My first cousin G and I, born two years apart, were named
after the same great-grandfather.
Except for that, we had very little in common as children; at the time I
thought we couldn't be more unlike.
What a difference sixty years can make!
I remember the young G mostly as a baseball aficionado who
could quote every imaginable statistic about players, particularly those on his
team, the New York Yankees. I wasn't all that much into baseball, but
perversely didn't root for the same team as he. There were then three teams in New York City: the Yankees,
the New York Giants and the Brooklyn Dodgers. I was a Dodgers fan.

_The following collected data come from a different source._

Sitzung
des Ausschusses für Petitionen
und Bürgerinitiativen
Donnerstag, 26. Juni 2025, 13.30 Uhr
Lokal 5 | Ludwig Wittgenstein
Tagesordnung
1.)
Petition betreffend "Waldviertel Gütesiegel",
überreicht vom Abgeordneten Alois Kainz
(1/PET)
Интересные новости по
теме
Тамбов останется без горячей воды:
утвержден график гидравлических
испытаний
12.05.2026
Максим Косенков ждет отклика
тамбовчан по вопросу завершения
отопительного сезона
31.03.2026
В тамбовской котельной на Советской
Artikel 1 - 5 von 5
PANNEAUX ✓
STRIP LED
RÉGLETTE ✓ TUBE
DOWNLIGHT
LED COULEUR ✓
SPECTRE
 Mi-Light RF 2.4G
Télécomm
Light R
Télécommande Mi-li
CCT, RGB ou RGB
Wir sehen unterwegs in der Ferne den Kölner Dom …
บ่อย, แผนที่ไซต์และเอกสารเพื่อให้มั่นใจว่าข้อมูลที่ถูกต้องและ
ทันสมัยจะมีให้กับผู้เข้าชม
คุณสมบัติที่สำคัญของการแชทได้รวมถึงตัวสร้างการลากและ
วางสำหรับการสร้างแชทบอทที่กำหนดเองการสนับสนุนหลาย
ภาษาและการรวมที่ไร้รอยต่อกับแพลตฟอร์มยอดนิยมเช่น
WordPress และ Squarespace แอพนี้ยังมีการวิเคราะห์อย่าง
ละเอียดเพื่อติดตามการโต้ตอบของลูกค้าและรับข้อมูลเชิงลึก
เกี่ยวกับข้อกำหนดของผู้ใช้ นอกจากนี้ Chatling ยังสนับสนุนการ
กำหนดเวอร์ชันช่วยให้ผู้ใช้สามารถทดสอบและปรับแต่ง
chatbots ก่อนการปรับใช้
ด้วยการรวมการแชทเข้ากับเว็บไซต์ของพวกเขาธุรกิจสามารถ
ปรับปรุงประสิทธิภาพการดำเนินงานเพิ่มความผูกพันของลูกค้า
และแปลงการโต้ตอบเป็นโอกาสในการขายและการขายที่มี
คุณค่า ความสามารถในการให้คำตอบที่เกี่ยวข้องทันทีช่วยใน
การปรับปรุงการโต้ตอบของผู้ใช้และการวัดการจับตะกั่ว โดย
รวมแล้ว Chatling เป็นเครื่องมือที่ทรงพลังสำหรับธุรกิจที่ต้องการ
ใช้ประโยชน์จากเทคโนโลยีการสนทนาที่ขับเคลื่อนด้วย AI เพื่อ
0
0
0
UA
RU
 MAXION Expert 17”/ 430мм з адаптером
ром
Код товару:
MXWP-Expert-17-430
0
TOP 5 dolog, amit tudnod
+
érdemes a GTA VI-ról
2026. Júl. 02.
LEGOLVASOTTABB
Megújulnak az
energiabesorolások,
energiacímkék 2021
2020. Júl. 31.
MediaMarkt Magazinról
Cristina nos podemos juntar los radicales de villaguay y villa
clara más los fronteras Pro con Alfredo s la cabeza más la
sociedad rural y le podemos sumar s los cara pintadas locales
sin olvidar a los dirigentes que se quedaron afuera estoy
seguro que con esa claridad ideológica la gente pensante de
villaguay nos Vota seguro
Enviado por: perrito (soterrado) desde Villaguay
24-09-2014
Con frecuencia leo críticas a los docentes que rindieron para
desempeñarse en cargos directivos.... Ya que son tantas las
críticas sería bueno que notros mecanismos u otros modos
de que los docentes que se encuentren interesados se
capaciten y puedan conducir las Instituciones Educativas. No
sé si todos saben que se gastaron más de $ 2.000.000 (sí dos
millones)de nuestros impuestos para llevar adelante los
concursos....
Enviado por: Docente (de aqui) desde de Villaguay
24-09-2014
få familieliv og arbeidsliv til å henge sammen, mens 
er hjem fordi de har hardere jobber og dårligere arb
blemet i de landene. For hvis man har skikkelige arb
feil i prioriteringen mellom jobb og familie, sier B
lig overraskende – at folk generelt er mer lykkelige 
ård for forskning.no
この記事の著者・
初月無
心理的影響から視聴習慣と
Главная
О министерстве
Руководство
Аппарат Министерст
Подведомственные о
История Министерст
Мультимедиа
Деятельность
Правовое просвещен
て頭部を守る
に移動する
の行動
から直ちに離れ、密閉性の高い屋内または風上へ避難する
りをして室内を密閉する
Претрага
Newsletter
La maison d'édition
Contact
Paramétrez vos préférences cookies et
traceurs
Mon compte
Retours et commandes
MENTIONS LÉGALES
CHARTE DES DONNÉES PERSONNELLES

I particularly recall one of the infrequent instances when
we were together—probably at some family holiday function—lying on the floor in
G's living room listening to a radio broadcast of a game in the 1941
Yankees-Dodgers World Series, each rooting for his own team. It had an ending for the books. The Yankees—ahead 2-1 in the
Series—were behind by one run in the ninth and at bat with two outs and two
strikes. One more strike would tie
the Series. A swing and a miss,
which should have ended the game; but the ball got away from the Dodgers'
catcher, Mickey Owen, allowing the batter to reach first base. To my outrage, the Yankees went on to
win the game (and later the Series).
(In those days, real-time commentary on a game was
distributed nationally by teletype, which announcers at each station used as
they simulated the excitement of the actual play with exuberant voices—not
against a background of roaring fans, only of a clacking teletypewriter. In a game like the one I just
described, it could still be electrifying; I can even now hear the announcer
screamingly reporting Owen's error.)
I'm sure G remembers the young me mostly hunched over the
radio equipment I was constantly constructing, particularly after the War, when
amateur radio was again allowed and I built and rebuilt my station, W2QKU. I was more concerned with contacting at
least one amateur in each of the then-48 states and in as many countries as I
could, than in conversing with anyone nearby. Morse code was my preferred medium of communication. I think the word "nerd" was
coined with me in mind.
The last time G and I saw each other as youngsters was when
I was going off to college in 1947.
He was finishing high school.
Now fast-forward to early 2011, about a year before I
started blogging. G and I were
brought back into contact in connection with a long-standing family matter
which required a decision. By
then, mirabile dictu! the two of us were
professors emeriti, limping into our eighties. I had retired from UC Berkeley as a professor of Electrical
Engineering and Computer Science.
G had retired from a prestigious eastern university as a professor of
English. I soon discovered that he
is a world-renowned scholar of the culture of Victorian England—not only of its
literature per se but how its
literati and scientists interacted and the effect their interaction had on
literature, science, philosophy and society at large. Still vastly apart in interests, I thought.
Never the less, when I started this blog I included G in an
email notice to friends and relatives, linking to my first posting and asking
whether they wanted to receive further notices. G opted in, which started a voluminous, wide-ranging email
correspondence between us, often triggered by one of my postings. At some length, we discussed religion,
cosmology, philosophy, metaphysics, evolution, free will and consciousness, politics,
education, the internet and its effect on society, and also our family circle
when we were young and what we each had learned from it. Being academics, our tone was usually
abstract; yet when writing about our common family it was very nostalgic and
personal.
Our correspondence was of course touched by the vast
difference in our careers. G is an
expert on literature and on how science has influenced it and society; I am an
engineer, with a dilettantish passion for expounding on anything and
everything, as those who follow this blog know. As might be expected, we have divergent views on some
matters, but surprisingly few. I'm
impatient with abstract philosophy, particularly when tinged with metaphysics;
philosophy is part of his professional bag of tricks. He was atheistic a lifetime before I was, though neither of
us is militantly so. He has a
niggling yearning for a secular understanding of a First Cause; I am content
with an emerging model of a multiverse that has forever been spawning new
universes in big bangs, which for me obviates a need for a first instant or
First Cause. And our mental data
banks must be vastly dissimilar.
Still, here's what G and I find most astonishing: Despite
having had little to do with each other as youths, having spent more than 60
years out of touch, having had such different careers, and not having precisely
the same stance on such minutiae as First Cause, our mind sets are so alike
that we now think of ourselves as intellectual twins. There is almost no disagreement on the very broad array of
topics about which we corresponded. So, very strangely, we arrived at nearly identical world
views via enormously different paths.
It must be that genes and a common early family experience trumped our
disparate professional careers.
Not many unexpected bonuses crop up for an
octogenarian. This was one for
me: finding a long-lost cousin
with whom I can carry on extensive correspondence. It is a windfall that has exhilarated me beyond all
expectation.
They say blood is thicker than water. If so, G's and mine must be as good as coagulated.
They say blood is thicker than water. If so, G's and mine must be as good as coagulated.